To support evaluation of the developing Delay Tolerant Networking (DTN) field and its applicability for space networks, JPL developed MACHETE models for DTN – Bundle Protocol (BP) and Licklider/Long-haul Transmission Protocol (LTP). DTN is an Internet Research Task Force (IRTF) architecture providing communication in and/or through highly stressed networking environments such as space exploration and battlefield networks. Stressed networking environments include those with intermittent (predictable and unknown) connectivity, large and/or variable delays, and high bit error rates. To provide its services over existing domain specific protocols, the DTN protocols reside at the application layer of the TCP/IP stack, forming a store-and-forward overlay network.

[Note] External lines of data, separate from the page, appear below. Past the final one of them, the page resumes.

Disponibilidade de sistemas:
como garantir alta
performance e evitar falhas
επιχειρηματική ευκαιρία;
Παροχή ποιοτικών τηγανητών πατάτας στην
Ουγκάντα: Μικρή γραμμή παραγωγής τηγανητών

The key capabilities of the Bundle Protocol include custody-based reliability, the ability to cope with intermittent connectivity, the ability to take advantage of scheduled and opportunistic connectivity, and late binding of names to addresses.
Internet standards are published in Request For Comments (RFCs), and the Bundle Protocol and LTP are described in RFC 5050 and RFC 5326, respectively. BP provides the store-carry-forward, custody transfer and naming capabilities of the DTN, while LTP was specifically developed for longdelay links. LTP allows for “red” and “green” data portions in a single session, where the red data portion uses retransmission and the green data portion does not. Unlike common Internet retransmission protocols, LTP adds the ability to suspend and resume timers when the link’s status changes. On occasion, the models are extended to include non-standard experimental features for validating project-specific performance or behavioral requirements. For instance, unlike standard simulation models, the BP model supports external traffic injection, which was used to verify correct behavior of the SharedNet middleware over DTN protocols and described at the SMC-IT 2006 conference (Second International Con ference On Space Mission Challenges For Information Tech nology). The MACHETE LTP model supports all standard functions of LTP along with an optional priority-aware queuing system to prevent lower priority from blocking higher-priority traffic arriving later.
Furthermore, MACHETE contains Consultative Committee for Space Data Systems (CCSDS) protocol standards, such as Proximity-1, Advanced Orbiting Systems (AOS), Packet Telemetry/Telecommand, Space Communications Protocol Specification (SCPS), and the CCSDS File Delivery Protocol (CFDP). So, with the addition of DTN protocol libraries interplanetary network, engineers at JPL can characterize future space network performance trade-offs.